Please transcribe the entries that follow exactly as they stand, skipping each picture.

*** Supplied records ***

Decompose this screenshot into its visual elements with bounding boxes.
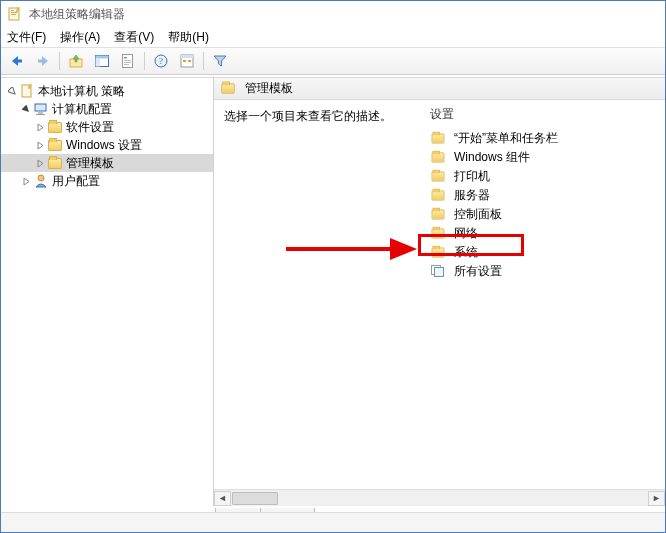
list-item[interactable]: “开始”菜单和任务栏 bbox=[426, 129, 663, 148]
folder-icon bbox=[430, 245, 446, 261]
column-header-settings[interactable]: 设置 bbox=[426, 104, 663, 129]
folder-icon bbox=[47, 119, 63, 135]
list-item-all-settings[interactable]: 所有设置 bbox=[426, 262, 663, 281]
back-button[interactable] bbox=[5, 50, 29, 72]
twisty-icon[interactable] bbox=[33, 120, 47, 134]
svg-rect-19 bbox=[181, 55, 193, 58]
menu-file[interactable]: 文件(F) bbox=[7, 29, 46, 43]
app-icon bbox=[7, 6, 23, 22]
user-icon bbox=[33, 173, 49, 189]
tree-label: 软件设置 bbox=[66, 119, 114, 136]
toolbar: ? bbox=[1, 47, 665, 75]
scroll-right-button[interactable]: ► bbox=[648, 491, 665, 506]
up-button[interactable] bbox=[64, 50, 88, 72]
list-item-system[interactable]: 系统 bbox=[426, 243, 663, 262]
folder-icon bbox=[430, 207, 446, 223]
svg-rect-5 bbox=[17, 60, 22, 63]
statusbar bbox=[1, 512, 665, 532]
list-pane[interactable]: 设置 “开始”菜单和任务栏 Windows 组件 打印机 bbox=[424, 100, 665, 506]
titlebar: 本地组策略编辑器 bbox=[1, 1, 665, 27]
all-settings-icon bbox=[430, 264, 446, 280]
tree-user-config[interactable]: 用户配置 bbox=[1, 172, 213, 190]
scroll-left-button[interactable]: ◄ bbox=[214, 491, 231, 506]
svg-text:?: ? bbox=[159, 56, 163, 66]
menubar: 文件(F) 操作(A) 查看(V) 帮助(H) bbox=[1, 27, 665, 47]
toolbar-sep bbox=[144, 52, 145, 70]
svg-rect-3 bbox=[11, 14, 16, 15]
svg-point-27 bbox=[38, 175, 44, 181]
folder-icon bbox=[47, 137, 63, 153]
horizontal-scrollbar[interactable]: ◄ ► bbox=[214, 489, 665, 506]
folder-icon bbox=[220, 81, 236, 97]
menu-help[interactable]: 帮助(H) bbox=[168, 29, 209, 43]
svg-rect-1 bbox=[11, 10, 14, 11]
right-header-title: 管理模板 bbox=[245, 80, 293, 97]
tree-label: 用户配置 bbox=[52, 173, 100, 190]
tree-label: 计算机配置 bbox=[52, 101, 112, 118]
tree-computer-config[interactable]: 计算机配置 bbox=[1, 100, 213, 118]
svg-rect-2 bbox=[11, 12, 16, 13]
twisty-icon[interactable] bbox=[33, 156, 47, 170]
svg-rect-15 bbox=[124, 64, 129, 65]
list-item-label: 系统 bbox=[454, 244, 478, 261]
list-item[interactable]: 服务器 bbox=[426, 186, 663, 205]
menu-action[interactable]: 操作(A) bbox=[60, 29, 100, 43]
twisty-icon[interactable] bbox=[33, 138, 47, 152]
help-button[interactable]: ? bbox=[149, 50, 173, 72]
tree-label: 本地计算机 策略 bbox=[38, 83, 125, 100]
tree-admin-templates[interactable]: 管理模板 bbox=[1, 154, 213, 172]
svg-rect-6 bbox=[38, 60, 43, 63]
right-header: 管理模板 bbox=[214, 78, 665, 100]
svg-rect-9 bbox=[96, 56, 109, 59]
twisty-icon[interactable] bbox=[19, 174, 33, 188]
svg-rect-13 bbox=[124, 60, 131, 61]
list-item[interactable]: 控制面板 bbox=[426, 205, 663, 224]
forward-button[interactable] bbox=[31, 50, 55, 72]
tree-software-settings[interactable]: 软件设置 bbox=[1, 118, 213, 136]
list-item[interactable]: 网络 bbox=[426, 224, 663, 243]
options-button[interactable] bbox=[175, 50, 199, 72]
filter-button[interactable] bbox=[208, 50, 232, 72]
list-item-label: 服务器 bbox=[454, 187, 490, 204]
list-item[interactable]: 打印机 bbox=[426, 167, 663, 186]
policy-icon bbox=[19, 83, 35, 99]
list-item-label: 网络 bbox=[454, 225, 478, 242]
list-item-label: Windows 组件 bbox=[454, 149, 530, 166]
properties-button[interactable] bbox=[116, 50, 140, 72]
tree-label: Windows 设置 bbox=[66, 137, 142, 154]
svg-rect-12 bbox=[124, 57, 127, 59]
svg-rect-25 bbox=[38, 112, 43, 114]
tree-windows-settings[interactable]: Windows 设置 bbox=[1, 136, 213, 154]
folder-icon bbox=[47, 155, 63, 171]
list-item-label: 所有设置 bbox=[454, 263, 502, 280]
scroll-thumb[interactable] bbox=[232, 492, 278, 505]
description-text: 选择一个项目来查看它的描述。 bbox=[224, 109, 392, 123]
twisty-icon[interactable] bbox=[19, 102, 33, 116]
svg-rect-26 bbox=[36, 114, 45, 115]
content-area: 选择一个项目来查看它的描述。 设置 “开始”菜单和任务栏 Windows 组件 … bbox=[214, 100, 665, 506]
menu-view[interactable]: 查看(V) bbox=[114, 29, 154, 43]
folder-icon bbox=[430, 169, 446, 185]
gpedit-window: 本地组策略编辑器 文件(F) 操作(A) 查看(V) 帮助(H) ? bbox=[0, 0, 666, 533]
svg-rect-10 bbox=[96, 59, 101, 67]
scroll-track[interactable] bbox=[231, 491, 648, 506]
folder-icon bbox=[430, 226, 446, 242]
list-item-label: 控制面板 bbox=[454, 206, 502, 223]
svg-rect-24 bbox=[35, 104, 46, 111]
toolbar-sep bbox=[59, 52, 60, 70]
svg-rect-21 bbox=[188, 60, 191, 62]
folder-icon bbox=[430, 131, 446, 147]
svg-rect-14 bbox=[124, 62, 131, 63]
tree-pane[interactable]: 本地计算机 策略 计算机配置 bbox=[1, 77, 214, 506]
folder-icon bbox=[430, 150, 446, 166]
list-item-label: “开始”菜单和任务栏 bbox=[454, 130, 558, 147]
description-pane: 选择一个项目来查看它的描述。 bbox=[214, 100, 424, 506]
folder-icon bbox=[430, 188, 446, 204]
list-item[interactable]: Windows 组件 bbox=[426, 148, 663, 167]
show-hide-tree-button[interactable] bbox=[90, 50, 114, 72]
svg-rect-20 bbox=[183, 60, 186, 62]
twisty-icon[interactable] bbox=[5, 84, 19, 98]
tree-root[interactable]: 本地计算机 策略 bbox=[1, 82, 213, 100]
right-pane: 管理模板 选择一个项目来查看它的描述。 设置 “开始”菜单和任务栏 Window… bbox=[214, 77, 665, 506]
body: 本地计算机 策略 计算机配置 bbox=[1, 77, 665, 506]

*** End of Supplied records ***

## Solution for this exercise
Decompose this screenshot into its visual elements with bounding boxes.
list-item[interactable]: “开始”菜单和任务栏 bbox=[426, 129, 663, 148]
folder-icon bbox=[430, 245, 446, 261]
column-header-settings[interactable]: 设置 bbox=[426, 104, 663, 129]
folder-icon bbox=[47, 119, 63, 135]
list-item-all-settings[interactable]: 所有设置 bbox=[426, 262, 663, 281]
back-button[interactable] bbox=[5, 50, 29, 72]
twisty-icon[interactable] bbox=[33, 120, 47, 134]
svg-rect-19 bbox=[181, 55, 193, 58]
menu-file[interactable]: 文件(F) bbox=[7, 29, 46, 43]
app-icon bbox=[7, 6, 23, 22]
user-icon bbox=[33, 173, 49, 189]
tree-label: 软件设置 bbox=[66, 119, 114, 136]
toolbar: ? bbox=[1, 47, 665, 75]
scroll-right-button[interactable]: ► bbox=[648, 491, 665, 506]
up-button[interactable] bbox=[64, 50, 88, 72]
list-item-system[interactable]: 系统 bbox=[426, 243, 663, 262]
folder-icon bbox=[430, 207, 446, 223]
svg-rect-5 bbox=[17, 60, 22, 63]
statusbar bbox=[1, 512, 665, 532]
list-pane[interactable]: 设置 “开始”菜单和任务栏 Windows 组件 打印机 bbox=[424, 100, 665, 506]
titlebar: 本地组策略编辑器 bbox=[1, 1, 665, 27]
all-settings-icon bbox=[430, 264, 446, 280]
tree-user-config[interactable]: 用户配置 bbox=[1, 172, 213, 190]
scroll-left-button[interactable]: ◄ bbox=[214, 491, 231, 506]
svg-text:?: ? bbox=[159, 56, 163, 66]
menubar: 文件(F) 操作(A) 查看(V) 帮助(H) bbox=[1, 27, 665, 47]
toolbar-sep bbox=[144, 52, 145, 70]
svg-rect-3 bbox=[11, 14, 16, 15]
svg-point-27 bbox=[38, 175, 44, 181]
folder-icon bbox=[47, 137, 63, 153]
horizontal-scrollbar[interactable]: ◄ ► bbox=[214, 489, 665, 506]
folder-icon bbox=[220, 81, 236, 97]
menu-help[interactable]: 帮助(H) bbox=[168, 29, 209, 43]
svg-rect-1 bbox=[11, 10, 14, 11]
right-header-title: 管理模板 bbox=[245, 80, 293, 97]
tree-label: 用户配置 bbox=[52, 173, 100, 190]
tree-label: 计算机配置 bbox=[52, 101, 112, 118]
tree-computer-config[interactable]: 计算机配置 bbox=[1, 100, 213, 118]
svg-rect-2 bbox=[11, 12, 16, 13]
twisty-icon[interactable] bbox=[33, 156, 47, 170]
svg-rect-15 bbox=[124, 64, 129, 65]
list-item-label: 系统 bbox=[454, 244, 478, 261]
list-item[interactable]: 服务器 bbox=[426, 186, 663, 205]
menu-action[interactable]: 操作(A) bbox=[60, 29, 100, 43]
twisty-icon[interactable] bbox=[33, 138, 47, 152]
help-button[interactable]: ? bbox=[149, 50, 173, 72]
tree-label: 本地计算机 策略 bbox=[38, 83, 125, 100]
tree-admin-templates[interactable]: 管理模板 bbox=[1, 154, 213, 172]
svg-rect-6 bbox=[38, 60, 43, 63]
right-header: 管理模板 bbox=[214, 78, 665, 100]
svg-rect-9 bbox=[96, 56, 109, 59]
twisty-icon[interactable] bbox=[19, 174, 33, 188]
svg-rect-13 bbox=[124, 60, 131, 61]
list-item[interactable]: 控制面板 bbox=[426, 205, 663, 224]
forward-button[interactable] bbox=[31, 50, 55, 72]
tree-software-settings[interactable]: 软件设置 bbox=[1, 118, 213, 136]
list-item[interactable]: 网络 bbox=[426, 224, 663, 243]
options-button[interactable] bbox=[175, 50, 199, 72]
filter-button[interactable] bbox=[208, 50, 232, 72]
list-item-label: 服务器 bbox=[454, 187, 490, 204]
list-item[interactable]: 打印机 bbox=[426, 167, 663, 186]
policy-icon bbox=[19, 83, 35, 99]
list-item-label: 网络 bbox=[454, 225, 478, 242]
list-item-label: Windows 组件 bbox=[454, 149, 530, 166]
properties-button[interactable] bbox=[116, 50, 140, 72]
tree-label: Windows 设置 bbox=[66, 137, 142, 154]
svg-rect-12 bbox=[124, 57, 127, 59]
svg-rect-25 bbox=[38, 112, 43, 114]
tree-windows-settings[interactable]: Windows 设置 bbox=[1, 136, 213, 154]
folder-icon bbox=[47, 155, 63, 171]
list-item-label: 所有设置 bbox=[454, 263, 502, 280]
scroll-thumb[interactable] bbox=[232, 492, 278, 505]
description-text: 选择一个项目来查看它的描述。 bbox=[224, 109, 392, 123]
twisty-icon[interactable] bbox=[19, 102, 33, 116]
svg-rect-26 bbox=[36, 114, 45, 115]
content-area: 选择一个项目来查看它的描述。 设置 “开始”菜单和任务栏 Windows 组件 … bbox=[214, 100, 665, 506]
menu-view[interactable]: 查看(V) bbox=[114, 29, 154, 43]
folder-icon bbox=[430, 169, 446, 185]
gpedit-window: 本地组策略编辑器 文件(F) 操作(A) 查看(V) 帮助(H) ? bbox=[0, 0, 666, 533]
svg-rect-10 bbox=[96, 59, 101, 67]
scroll-track[interactable] bbox=[231, 491, 648, 506]
folder-icon bbox=[430, 226, 446, 242]
list-item-label: 控制面板 bbox=[454, 206, 502, 223]
svg-rect-24 bbox=[35, 104, 46, 111]
toolbar-sep bbox=[59, 52, 60, 70]
svg-rect-21 bbox=[188, 60, 191, 62]
folder-icon bbox=[430, 131, 446, 147]
svg-rect-14 bbox=[124, 62, 131, 63]
tree-pane[interactable]: 本地计算机 策略 计算机配置 bbox=[1, 77, 214, 506]
folder-icon bbox=[430, 150, 446, 166]
list-item-label: “开始”菜单和任务栏 bbox=[454, 130, 558, 147]
description-pane: 选择一个项目来查看它的描述。 bbox=[214, 100, 424, 506]
folder-icon bbox=[430, 188, 446, 204]
list-item[interactable]: Windows 组件 bbox=[426, 148, 663, 167]
show-hide-tree-button[interactable] bbox=[90, 50, 114, 72]
svg-rect-20 bbox=[183, 60, 186, 62]
twisty-icon[interactable] bbox=[5, 84, 19, 98]
tree-root[interactable]: 本地计算机 策略 bbox=[1, 82, 213, 100]
right-pane: 管理模板 选择一个项目来查看它的描述。 设置 “开始”菜单和任务栏 Window… bbox=[214, 77, 665, 506]
body: 本地计算机 策略 计算机配置 bbox=[1, 77, 665, 506]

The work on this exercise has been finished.